Charles Gramlich said...

Sometimes it does feel good to clear the mind, or let it clear, to focus on the sensory.

I find that sign about a "four hour nap" for 25 bucks to be so surreal. The thought boggles.

Steve Malley said...

The only month Minnesota never had snow is July. I remember snow flurries in early June and late August. Mostly, I got through winter by cursing like a sailor with Tourette's every time I was out in the snow.

Oddly, when I moved to subtropical Auckland, I got lonesome for the snow. More southerly Christchurch agrees better with me, since we get a day or two of snow most years, no more.

Just enough for the winter wonderland, not enough for to feel like Dante's Ninth Circle!

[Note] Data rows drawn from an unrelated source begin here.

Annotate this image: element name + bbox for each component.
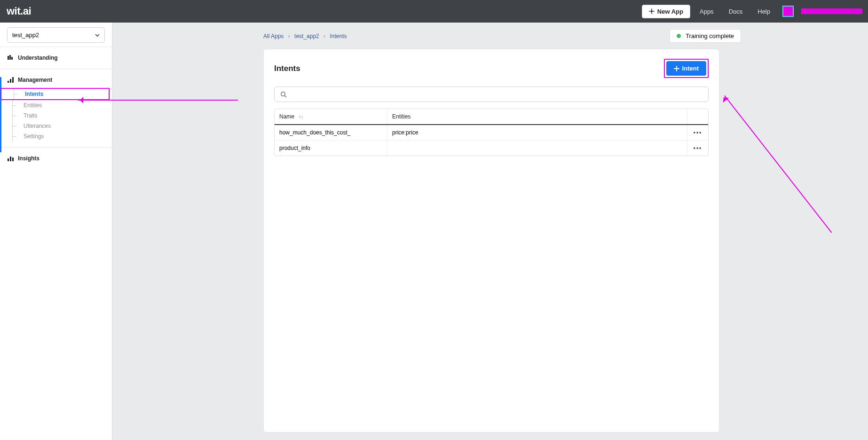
sidebar: test_app2 Understanding Management Inten [0,23,112,440]
sidebar-item-utterances[interactable]: Utterances [0,121,112,131]
svg-point-9 [281,92,285,95]
cell-entities: price:price [387,125,687,140]
annotation-highlight: Intent [664,59,709,78]
search-input[interactable] [291,91,702,98]
svg-rect-2 [11,57,13,60]
plus-icon [674,66,679,71]
management-icon [8,77,14,83]
status-dot-icon [677,34,681,38]
intents-card: Intents Intent [263,49,719,432]
sidebar-item-traits[interactable]: Traits [0,110,112,121]
new-app-label: New App [657,8,683,15]
column-entities-label: Entities [392,113,410,120]
svg-rect-0 [8,56,9,60]
section-understanding[interactable]: Understanding [0,47,112,69]
status-text: Training complete [686,32,734,39]
sidebar-item-label: Traits [17,112,38,119]
avatar[interactable] [782,6,794,17]
table-header: Name ↑↓ Entities [275,109,708,125]
chevron-right-icon: › [324,33,325,39]
sidebar-item-entities[interactable]: Entities [0,100,112,110]
plus-icon [649,8,655,14]
annotation-arrow [78,100,238,101]
search-icon [280,91,287,98]
username-redacted [801,8,862,14]
svg-rect-1 [9,55,11,60]
sidebar-item-settings[interactable]: Settings [0,131,112,141]
cell-entities [387,141,687,156]
understanding-icon [8,55,14,61]
top-bar: wit.ai New App Apps Docs Help [0,0,868,23]
new-app-button[interactable]: New App [642,5,690,18]
sidebar-item-label: Entities [17,102,42,109]
understanding-label: Understanding [18,55,58,61]
training-status: Training complete [670,29,741,43]
svg-rect-8 [12,157,14,161]
intents-table: Name ↑↓ Entities how_much_does_this_cost… [274,109,709,156]
sidebar-item-label: Settings [17,133,44,140]
svg-rect-4 [10,79,11,83]
column-entities[interactable]: Entities [387,109,687,124]
section-management: Management Intents Entities Traits Utter… [0,69,112,147]
breadcrumb-item[interactable]: All Apps [263,33,284,39]
more-icon[interactable]: ••• [694,129,702,136]
nav-docs[interactable]: Docs [723,4,749,19]
more-icon[interactable]: ••• [694,145,702,151]
management-items: Intents Entities Traits Utterances Setti… [0,86,112,142]
add-intent-label: Intent [682,65,699,72]
cell-name: how_much_does_this_cost_ [275,125,387,140]
brand-logo[interactable]: wit.ai [7,5,31,17]
table-row[interactable]: how_much_does_this_cost_ price:price ••• [275,125,708,140]
section-insights[interactable]: Insights [0,147,112,169]
svg-rect-5 [12,77,14,83]
column-actions [687,109,708,124]
management-header[interactable]: Management [0,74,112,86]
sort-icon: ↑↓ [299,114,303,119]
page-title: Intents [274,64,300,73]
add-intent-button[interactable]: Intent [666,61,706,76]
breadcrumb-item[interactable]: Intents [330,33,347,39]
insights-label: Insights [18,155,39,162]
svg-rect-6 [8,158,9,161]
nav-apps[interactable]: Apps [694,4,719,19]
table-row[interactable]: product_info ••• [275,140,708,156]
breadcrumb-item[interactable]: test_app2 [294,33,319,39]
column-name[interactable]: Name ↑↓ [275,109,387,124]
search-box[interactable] [274,86,709,102]
column-name-label: Name [279,113,294,120]
annotation-arrow [724,96,725,270]
svg-rect-3 [8,81,9,83]
sidebar-item-label: Intents [18,91,43,97]
sidebar-item-intents[interactable]: Intents [0,88,110,100]
sidebar-item-label: Utterances [17,123,51,129]
chevron-right-icon: › [288,33,290,39]
svg-rect-7 [10,157,11,161]
topbar-right: New App Apps Docs Help [642,4,862,19]
management-label: Management [18,77,52,83]
main-area: All Apps › test_app2 › Intents Training … [112,23,868,440]
cell-name: product_info [275,141,387,156]
breadcrumb: All Apps › test_app2 › Intents [263,33,347,39]
nav-help[interactable]: Help [752,4,776,19]
insights-icon [8,156,14,161]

James Robert Smith said...

Nice recollection, man.

I see snow so damned rarely that I enjoy walking in it. There's nothing to me so pleasing as that crunching sound of snow under my boots. Of course I don't have to deal with 21 days of it in one month. I'm lucky if I see one snowfall during an entire year, and then I have to drive high in the mountains to see it.

Lana Gramlich said...

The last photo is particularly striking. The glow of the lights, the absense of people. Funky. Oh, and...SCREW SNOW!!!